Place

Bailey House (Case Study House #21)

Built for a couple open to the idea of a steel-framed house, which allowed architect Pierre Koenig to realize his vision of an open plan design that was both affordable and beautiful.

Renowned architect Pierre Koenig is famed for his steel-framed houses, most famously the Stahl House (Case Study House #22), which overlooks all of Los Angeles from the Hollywood Hills. Less well known but no less admired is Koenig’s earlier Bailey House (Case Study House #21), which is tucked into those same Hollywood Hills on a small, nondescript lot.

He designed it for psychologist Walter Bailey and his wife Mary, a contemporary-minded couple who wanted a small house in the Mid-Century Modern style. Unlike many other homeowners, the Baileys were open to the idea of a steel-framed house, and Koenig was able to realize his vision of an open plan design that was both affordable and beautiful. Completed in 1959, the Bailey House was envisioned as a prototype for modern housing that could be produced on a large scale, perfectly in keeping with the goals of Arts + Architecture magazine’s Case Study House program. It is a simple one-story box with a flat roof, built mostly of steel and glass.

Koenig oriented it on a north/south axis in order to trap the sun’s warmth in the winter and screen it out in the summer. This adaptation, along with others like sliding doors for cross-ventilation and shallow reflective pools for evaporative cooling, ensured the building would be in harmony with its climate. An opaque side façade and a carport protect the house from the street, allowing the front and back façades to be floor-to-ceiling glass for a true merging of the indoors and outdoors.

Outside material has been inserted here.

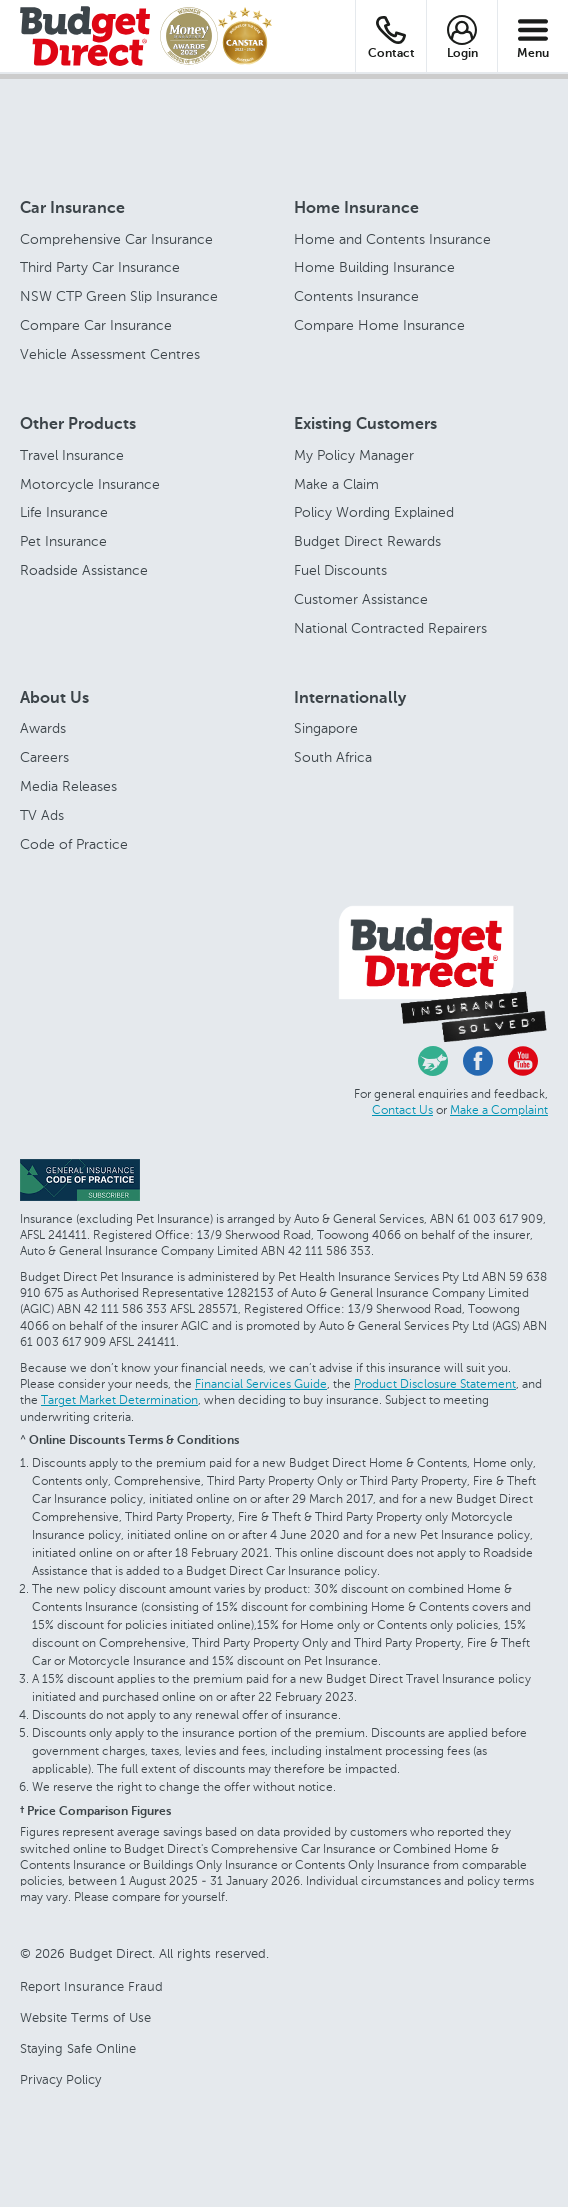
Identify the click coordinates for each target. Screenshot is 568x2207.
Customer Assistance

The overall design is extremely clean, elegant, and peaceful, a success visually as well as functionally.

In the 1990s, Koenig reversed a number of inappropriate modifications to the house’s interior, in a rehabilitation campaign that took twice as long as the original construction.

As a result, Case Study House #21 survives as a beautiful and sadly rare example of steel-framed residential architecture in a graceful Mid-Century Modern style.